CCTV Script 10/06/20

— This is the script of CNBC's news report for China's CCTV on June 10, 2020, Wednesday.

Despite the recent rise in international oil prices, the major investment Banks are starting to warn of downside risks. The Goldman Sachs research team said on Tuesday that oil prices could see a 15 to 20 percent correction in the coming weeks. Monday's small selling could be a sign that a correction has begun. 

Goldman Sachs said the downside risks were mainly due to uncertainty on the demand side and excess inventories. Although Goldman Sachs announced that it will raise its 2020 oil price expectations, they are not willing to see more oil prices at this stage. The bank currently expects Brent oil prices to be US$40.40 per barrel and WTI oil prices to be US$36 per barrel, both of which are below Current trading price. A day earlier, Morgan Stanley, another big investment bank, warned that the oil price rally was unlikely to last long time. The bank's research team believes the recent rise in oil prices has been driven more by supply-side factors than demand, and it is unclear whether downstream refiners will be able to restore strong demand. For Qatar's energy minister, the possibility of a second wave is also a risk that cannot be ignored in the oil market.

He also said the price war waged was a huge mistake.

Saad Al-Kaabi 

Qatari energy minister  

I think it was a very big mistake   XXXX You know, flooding the market is what caused us to go to a very low level. And then the pandemic basically took it almost to a very dangerous area where people could not afford to produce anymore. So, Demand is the biggest issue now.

Qatar became the first Middle Eastern country to leave OPEC in January 2019. After that Qatar has focused its efforts on plans to develop and increase gas production.

Qatar is also known as a small, wealthy country in the Middle East, thanks largely to its oil and gas reserves. But not all countries have been so lucky, such as Turkey. The recent oil and gas dispute between Turkey and Greece have made the Mediterranean tense, making it another focus of attention in the oil market.
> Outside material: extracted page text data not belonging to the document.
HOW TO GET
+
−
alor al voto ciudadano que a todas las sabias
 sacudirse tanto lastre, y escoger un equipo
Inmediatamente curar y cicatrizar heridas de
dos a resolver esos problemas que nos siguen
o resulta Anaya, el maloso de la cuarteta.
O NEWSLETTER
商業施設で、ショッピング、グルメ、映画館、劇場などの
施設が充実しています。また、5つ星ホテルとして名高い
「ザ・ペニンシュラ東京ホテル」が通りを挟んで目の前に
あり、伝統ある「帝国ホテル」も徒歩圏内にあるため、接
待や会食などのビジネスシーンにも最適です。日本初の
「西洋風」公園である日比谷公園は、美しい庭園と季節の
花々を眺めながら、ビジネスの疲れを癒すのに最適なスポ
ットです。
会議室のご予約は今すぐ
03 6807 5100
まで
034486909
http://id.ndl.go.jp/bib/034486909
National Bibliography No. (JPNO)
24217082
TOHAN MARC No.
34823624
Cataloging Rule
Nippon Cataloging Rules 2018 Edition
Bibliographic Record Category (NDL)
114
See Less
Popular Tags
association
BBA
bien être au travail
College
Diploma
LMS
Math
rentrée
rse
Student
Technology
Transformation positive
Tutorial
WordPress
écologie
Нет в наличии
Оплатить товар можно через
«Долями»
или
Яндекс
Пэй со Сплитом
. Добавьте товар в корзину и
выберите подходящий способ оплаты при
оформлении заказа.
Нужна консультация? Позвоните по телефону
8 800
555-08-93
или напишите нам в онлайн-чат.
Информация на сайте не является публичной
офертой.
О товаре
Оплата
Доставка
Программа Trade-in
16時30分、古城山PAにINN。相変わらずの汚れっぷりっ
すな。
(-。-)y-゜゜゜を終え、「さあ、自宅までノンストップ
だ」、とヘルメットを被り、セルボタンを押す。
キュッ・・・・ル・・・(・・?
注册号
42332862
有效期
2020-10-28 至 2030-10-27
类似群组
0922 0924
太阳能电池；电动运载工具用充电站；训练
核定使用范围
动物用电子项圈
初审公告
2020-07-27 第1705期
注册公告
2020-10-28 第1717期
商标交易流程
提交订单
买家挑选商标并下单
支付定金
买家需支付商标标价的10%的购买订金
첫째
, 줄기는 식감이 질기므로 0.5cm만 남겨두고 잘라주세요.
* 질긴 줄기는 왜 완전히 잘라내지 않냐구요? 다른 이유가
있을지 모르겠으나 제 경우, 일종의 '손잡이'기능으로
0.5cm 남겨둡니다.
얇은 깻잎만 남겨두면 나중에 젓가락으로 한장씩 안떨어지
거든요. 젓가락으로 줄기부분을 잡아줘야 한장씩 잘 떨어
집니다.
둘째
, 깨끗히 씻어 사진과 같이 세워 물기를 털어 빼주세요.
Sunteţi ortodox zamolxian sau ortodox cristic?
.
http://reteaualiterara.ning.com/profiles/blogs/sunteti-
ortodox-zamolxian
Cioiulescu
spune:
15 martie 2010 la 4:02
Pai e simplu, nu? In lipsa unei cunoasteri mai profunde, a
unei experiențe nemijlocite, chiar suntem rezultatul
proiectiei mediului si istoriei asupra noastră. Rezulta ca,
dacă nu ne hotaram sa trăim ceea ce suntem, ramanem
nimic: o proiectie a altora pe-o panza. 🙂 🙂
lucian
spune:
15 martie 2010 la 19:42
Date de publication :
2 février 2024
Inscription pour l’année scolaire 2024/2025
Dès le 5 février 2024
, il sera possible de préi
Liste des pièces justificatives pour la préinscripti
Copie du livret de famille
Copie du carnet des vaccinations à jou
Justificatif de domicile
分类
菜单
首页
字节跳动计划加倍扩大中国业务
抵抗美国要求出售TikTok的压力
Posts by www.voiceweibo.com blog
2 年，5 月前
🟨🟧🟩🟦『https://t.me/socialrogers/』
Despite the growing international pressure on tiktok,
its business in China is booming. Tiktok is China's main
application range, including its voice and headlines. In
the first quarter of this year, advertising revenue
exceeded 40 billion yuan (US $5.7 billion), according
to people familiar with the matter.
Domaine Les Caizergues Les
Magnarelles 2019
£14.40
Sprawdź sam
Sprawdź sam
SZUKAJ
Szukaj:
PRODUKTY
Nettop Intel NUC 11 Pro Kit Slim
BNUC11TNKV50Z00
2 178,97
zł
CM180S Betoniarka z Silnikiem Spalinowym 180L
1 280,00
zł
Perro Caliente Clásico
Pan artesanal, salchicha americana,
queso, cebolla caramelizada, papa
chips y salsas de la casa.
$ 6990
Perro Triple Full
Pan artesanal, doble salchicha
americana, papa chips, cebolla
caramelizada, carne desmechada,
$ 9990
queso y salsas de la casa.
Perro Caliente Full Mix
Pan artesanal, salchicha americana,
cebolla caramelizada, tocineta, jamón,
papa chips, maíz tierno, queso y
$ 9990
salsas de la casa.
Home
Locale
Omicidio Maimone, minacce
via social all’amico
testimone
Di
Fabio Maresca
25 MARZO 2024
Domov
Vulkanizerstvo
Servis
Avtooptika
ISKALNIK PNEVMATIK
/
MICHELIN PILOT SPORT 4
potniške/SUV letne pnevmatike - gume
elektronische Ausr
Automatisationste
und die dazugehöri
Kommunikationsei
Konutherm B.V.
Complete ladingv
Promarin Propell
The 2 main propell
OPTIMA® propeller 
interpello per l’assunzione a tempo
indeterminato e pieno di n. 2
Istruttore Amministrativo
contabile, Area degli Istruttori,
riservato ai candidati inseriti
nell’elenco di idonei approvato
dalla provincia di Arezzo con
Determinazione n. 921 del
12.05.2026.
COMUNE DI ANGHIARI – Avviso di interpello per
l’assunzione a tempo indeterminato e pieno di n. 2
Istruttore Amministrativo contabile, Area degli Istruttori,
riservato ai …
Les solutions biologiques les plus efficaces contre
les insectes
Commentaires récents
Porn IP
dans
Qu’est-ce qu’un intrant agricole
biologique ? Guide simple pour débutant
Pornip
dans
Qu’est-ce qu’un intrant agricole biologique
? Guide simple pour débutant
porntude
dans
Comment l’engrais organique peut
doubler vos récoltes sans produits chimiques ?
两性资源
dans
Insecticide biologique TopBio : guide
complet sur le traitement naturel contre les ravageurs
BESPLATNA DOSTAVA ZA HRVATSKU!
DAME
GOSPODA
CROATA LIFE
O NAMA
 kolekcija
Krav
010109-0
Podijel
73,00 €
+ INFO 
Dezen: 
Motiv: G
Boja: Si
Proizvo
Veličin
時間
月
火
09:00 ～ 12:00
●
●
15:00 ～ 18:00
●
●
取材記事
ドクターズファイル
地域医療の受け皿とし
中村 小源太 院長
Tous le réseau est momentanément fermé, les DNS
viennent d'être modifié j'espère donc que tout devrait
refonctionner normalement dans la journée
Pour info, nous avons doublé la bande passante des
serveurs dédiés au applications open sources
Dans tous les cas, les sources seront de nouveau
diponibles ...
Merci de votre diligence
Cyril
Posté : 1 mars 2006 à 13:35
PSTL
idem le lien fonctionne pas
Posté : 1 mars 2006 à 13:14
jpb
Turkey's domestic oil and gas resources are relatively scarce, mainly dependent on imports. In 2016, data showed that its imports accounted for about 53% of domestic consumption, and Turkish domestic oil prices were also very unstable. The country adjusted oil prices 36 times in the two months during the outbreak, according to official data. To wean itself off oil imports, Turkey's national oil and Gas company has obtained licenses from the Turkish government. Seven of them are off the coast of Greece's main islands. That has provoked a furious response from Greece, whose foreign minister said on Monday it was ready to respond to any provocation by Turkey.

The issue is complicated by the importance of the Mediterranean's location, which involves the European Union, Russia and many others. The leaders of Greece and Cyprus are scheduled to visit Israel separately later this month to discuss the gas pipeline issue in the eastern Mediterranean. Markets expect tensions to rise further by then. We will keep an eye on this issue.